E ogni volta mi domando: esattamente da dove la si estrae l’energia di iniziare e concludere un giorno, ed io da lettrice che cosa posso fare leggendo, a parte pensare che il mondo fa schifo?
E a pensare che il mondo fa schifo non rischio piuttosto di entrare nell’apatia, nel concentrarmi su notizie lontane ignorando piuttosto quelle vicine? A mandare all’aria tutto quanto personalmente non mi riguarda perchè tanto… ?

Tutto questo dolore commercializzato a chi serve?

Penso a quanta voglia di vivere mi ha tolto oggi aprire un giornale sul web e scorrere, solo scorrere, le notizie. Serve la consapevolezza, non serve la pornografia della notizia che a nulla serve se non ad allargare di un poco di più la pupilla, come una droga.

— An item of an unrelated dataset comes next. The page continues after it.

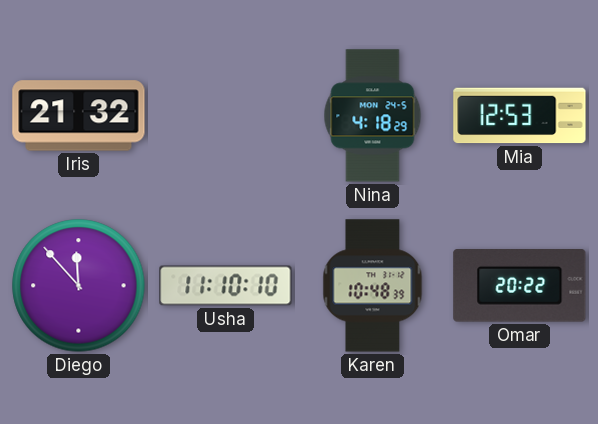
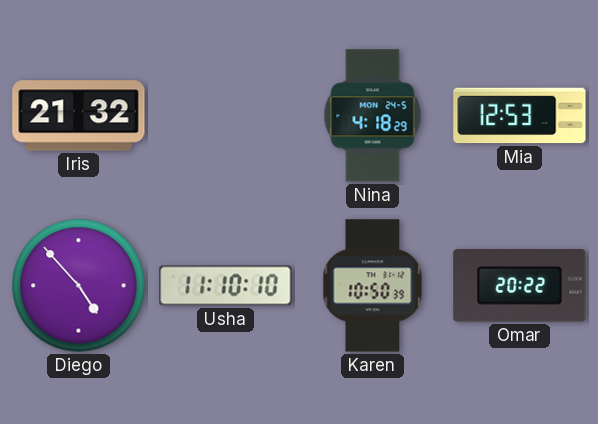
Diego: 11:53 -> 4:53
Karen: 10:48 -> 10:50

È ad innamorarsi del mondo che vien voglia di proteggerlo infine. E non solo quello più prossimo, ma anche quello lontano, che la mano non tocca.

Un inno alla gioia. Ecco cosa servirebbe.

Ed è per la stessa ragione che il mio spazio si chiama “Giappone Mon Amour”.
Per l’informazione approfondita rimando sempre ai libri – che accusando spiegano però in profondità e non si limitano allo sfiato disilluso di chi in Giappone conduce magari una vita sotto le proprie aspettative, o di chi voleva appiccicare a questo paese l’idealismo d’una perfezione cui, per forza di ragioni e di buon senso, nessun paese potrà mai essere all’altezza-, mentre allo sfogo più becero di chi vuole insozzare del proprio malumore il mondo tutto, metto subito uno stop. E non si discute. Che questa è casa mia. E ci si puliscono i piedi prima di entrare. Lo penso forte, mentre vivo un tempo senza pause, mentre stringo questo amorosissimo neonato, cui del mondo voglio noti la bellezza e con essa si formi una solida corazza.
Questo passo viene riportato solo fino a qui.